_ABOUT THIS TASK_. Where a record contains an image, leave the image out and print the rest exactly.

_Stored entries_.
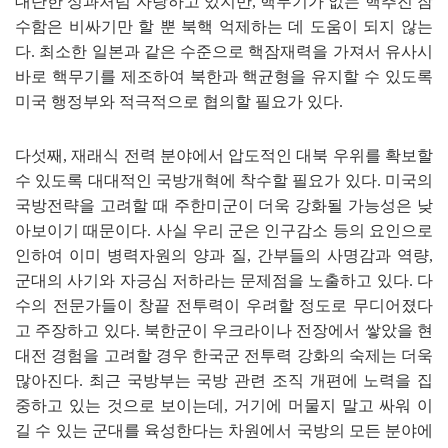
대단한 성과처럼 자랑하고 있지만
,
핵무기가 없는 핵추진 잠
수함은 비싸기만 할 뿐 북핵 억제하는 데 도움이 되지 않는
다
.
최소한 일본과 같은 수준으로 핵잠재력을 가져서 유사시
바로 핵무기를 제조하여 북한과 핵균형을 유지할 수 있도록
미국 행정부와 적극적으로 협의할 필요가 있다
.
다섯째
,
재래식 전력 분야에서 압도적인 대북 우위를 확보할
수 있도록 대대적인 국방개혁에 착수할 필요가 있다
.
미국의
국방전략을 고려할 때 주한미군이 더욱 강화될 가능성은 낮
아보이기 때문이다
.
사실 우리 군은 인구감소 등의 요인으로
인하여 이미 병력자원의 양과 질
,
간부들의 사명감과 역량
,
군대의 사기와 자긍심 저하라는 문제점을 노출하고 있다
.
다
수의 전문가들이 창끝 전투력이 우려할 정도로 무디어졌다
고 주장하고 있다
.
북한군이 우크라이나 전장에서 쌓았을 현
대전 경험을 고려할 경우 한국군 전투력 강화의 숙제는 더욱
많아진다
.
최근 국방부는 국방 관련 조직 개편에 노력을 집
중하고 있는 것으로 보이는데
,
거기에 머물지 말고 싸워 이
길 수 있는 군대를 육성한다는 차원에서 국방의 모든 분야에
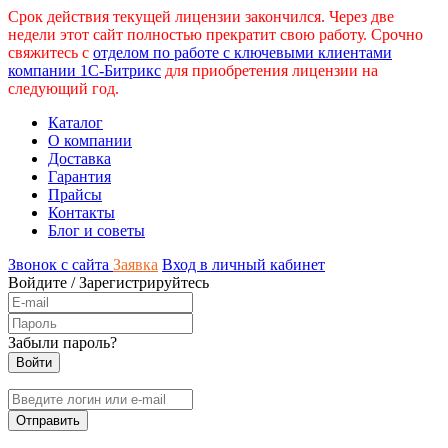
Срок действия текущей лицензии закончился. Через две
недели этот сайт полностью прекратит свою работу. Срочно
свяжитесь с
отделом по работе с ключевыми клиентами
компании 1С-Битрикс
для приобретения лицензии на
следующий год.
Каталог
О компании
Доставка
Гарантия
Прайсы
Контакты
Блог и советы
Звонок с сайта
Заявка
Вход в личный кабинет
Войдите
/
Зарегистрируйтесь
Забыли пароль?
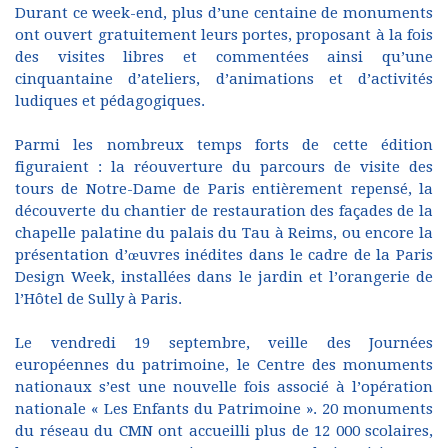
Durant ce week-end, plus d’une centaine de monuments
ont ouvert gratuitement leurs portes, proposant à la fois
des visites libres et commentées ainsi qu’une
cinquantaine d’ateliers, d’animations et d’activités
ludiques et pédagogiques.
Parmi les nombreux temps forts de cette édition
figuraient : la réouverture du parcours de visite des
tours de Notre-Dame de Paris entièrement repensé, la
découverte du chantier de restauration des façades de la
chapelle palatine du palais du Tau à Reims, ou encore la
présentation d’œuvres inédites dans le cadre de la Paris
Design Week, installées dans le jardin et l’orangerie de
l’Hôtel de Sully à Paris.
Le vendredi 19 septembre, veille des Journées
européennes du patrimoine, le Centre des monuments
nationaux s’est une nouvelle fois associé à l’opération
nationale « Les Enfants du Patrimoine ». 20 monuments
du réseau du CMN ont accueilli plus de 12 000 scolaires,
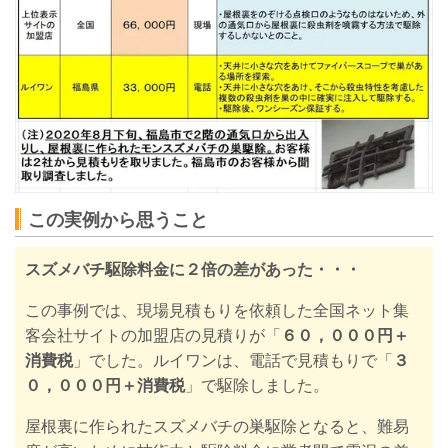
この実例から思うこと
スズメバチ駆除料金に２倍の差があった・・・
この事例では、現場見積もりを依頼した全国ネット集
客会社サイトの加盟店の見積りが「
６０，０００円＋
消費税
」でした。ルイワンは、電話で見積もりで「
３
０，０００円＋消費税
」で駆除しました。
屋根裏に作られたスズメバチの巣駆除となると、難易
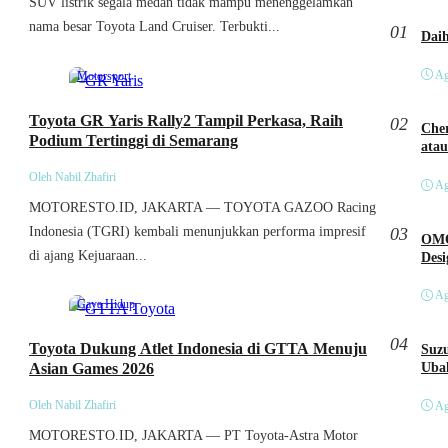
SUV listrik segala medan tidak mampu menenggelamkan
nama besar Toyota Land Cruiser. Terbukti...
01
Ag
Motorsport
Toyota GR Yaris Rally2 Tampil Perkasa, Raih
02
Cher
Podium Tertinggi di Semarang
atau
Oleh Nabil Zhafiri
Ag
MOTORESTO.ID, JAKARTA — TOYOTA GAZOO Racing
Indonesia (TGRI) kembali menunjukkan performa impresif
03
OMO
di ajang Kejuaraan...
Des
Ag
Gaya Hidup
04
Toyota Dukung Atlet Indonesia di GTTA Menuju
Suzu
Asian Games 2026
Ubah
Oleh Nabil Zhafiri
Ag
MOTORESTO.ID, JAKARTA — PT Toyota-Astra Motor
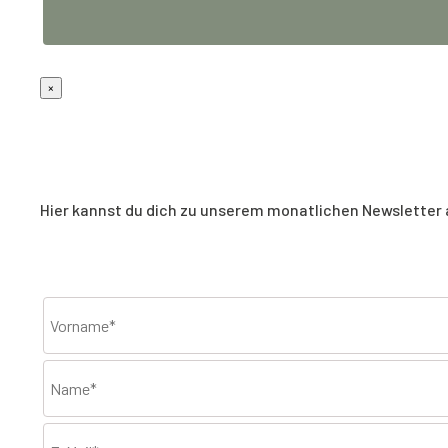
×
Hier kannst du dich zu unserem monatlichen Newsletter a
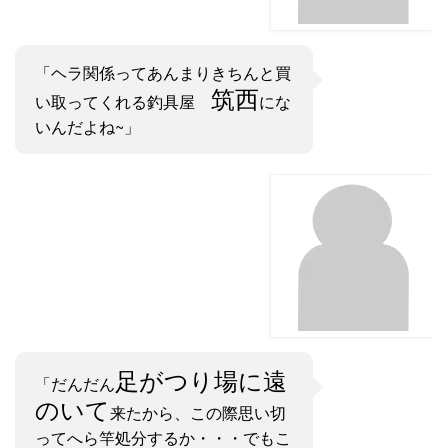
「ヘラ関係ってあんまりきちんと買
筑西
い取ってくれる釣具屋
にな
いんだよね~」
足がつり場に遠
「だんだん
のいて
来たから、この際思い切
ってへら竿処分するか・・・でもこ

_FINISHED EXERCISE_.
대단한 성과처럼 자랑하고 있지만
,
핵무기가 없는 핵추진 잠
수함은 비싸기만 할 뿐 북핵 억제하는 데 도움이 되지 않는
다
.
최소한 일본과 같은 수준으로 핵잠재력을 가져서 유사시
바로 핵무기를 제조하여 북한과 핵균형을 유지할 수 있도록
미국 행정부와 적극적으로 협의할 필요가 있다
.
다섯째
,
재래식 전력 분야에서 압도적인 대북 우위를 확보할
수 있도록 대대적인 국방개혁에 착수할 필요가 있다
.
미국의
국방전략을 고려할 때 주한미군이 더욱 강화될 가능성은 낮
아보이기 때문이다
.
사실 우리 군은 인구감소 등의 요인으로
인하여 이미 병력자원의 양과 질
,
간부들의 사명감과 역량
,
군대의 사기와 자긍심 저하라는 문제점을 노출하고 있다
.
다
수의 전문가들이 창끝 전투력이 우려할 정도로 무디어졌다
고 주장하고 있다
.
북한군이 우크라이나 전장에서 쌓았을 현
대전 경험을 고려할 경우 한국군 전투력 강화의 숙제는 더욱
많아진다
.
최근 국방부는 국방 관련 조직 개편에 노력을 집
중하고 있는 것으로 보이는데
,
거기에 머물지 말고 싸워 이
길 수 있는 군대를 육성한다는 차원에서 국방의 모든 분야에
Срок действия текущей лицензии закончился. Через две
недели этот сайт полностью прекратит свою работу. Срочно
свяжитесь с
отделом по работе с ключевыми клиентами
компании 1С-Битрикс
для приобретения лицензии на
следующий год.
Каталог
О компании
Доставка
Гарантия
Прайсы
Контакты
Блог и советы
Звонок с сайта
Заявка
Вход в личный кабинет
Войдите
/
Зарегистрируйтесь
Забыли пароль?
Durant ce week-end, plus d’une centaine de monuments
ont ouvert gratuitement leurs portes, proposant à la fois
des visites libres et commentées ainsi qu’une
cinquantaine d’ateliers, d’animations et d’activités
ludiques et pédagogiques.
Parmi les nombreux temps forts de cette édition
figuraient : la réouverture du parcours de visite des
tours de Notre-Dame de Paris entièrement repensé, la
découverte du chantier de restauration des façades de la
chapelle palatine du palais du Tau à Reims, ou encore la
présentation d’œuvres inédites dans le cadre de la Paris
Design Week, installées dans le jardin et l’orangerie de
l’Hôtel de Sully à Paris.
Le vendredi 19 septembre, veille des Journées
européennes du patrimoine, le Centre des monuments
nationaux s’est une nouvelle fois associé à l’opération
nationale « Les Enfants du Patrimoine ». 20 monuments
du réseau du CMN ont accueilli plus de 12 000 scolaires,
この実例から思うこと
スズメバチ駆除料金に２倍の差があった・・・
この事例では、現場見積もりを依頼した全国ネット集
客会社サイトの加盟店の見積りが「
６０，０００円＋
消費税
」でした。ルイワンは、電話で見積もりで「
３
０，０００円＋消費税
」で駆除しました。
屋根裏に作られたスズメバチの巣駆除となると、難易
SUV listrik segala medan tidak mampu menenggelamkan
nama besar Toyota Land Cruiser. Terbukti...
01
Ag
Motorsport
Toyota GR Yaris Rally2 Tampil Perkasa, Raih
02
Cher
Podium Tertinggi di Semarang
atau
Oleh Nabil Zhafiri
Ag
MOTORESTO.ID, JAKARTA — TOYOTA GAZOO Racing
Indonesia (TGRI) kembali menunjukkan performa impresif
03
OMO
di ajang Kejuaraan...
Des
Ag
Gaya Hidup
04
Toyota Dukung Atlet Indonesia di GTTA Menuju
Suzu
Asian Games 2026
Ubah
Oleh Nabil Zhafiri
Ag
MOTORESTO.ID, JAKARTA — PT Toyota-Astra Motor
×
Hier kannst du dich zu unserem monatlichen Newsletter a
「ヘラ関係ってあんまりきちんと買
筑西
い取ってくれる釣具屋
にな
いんだよね~」
足がつり場に遠
「だんだん
のいて
来たから、この際思い切
ってへら竿処分するか・・・でもこ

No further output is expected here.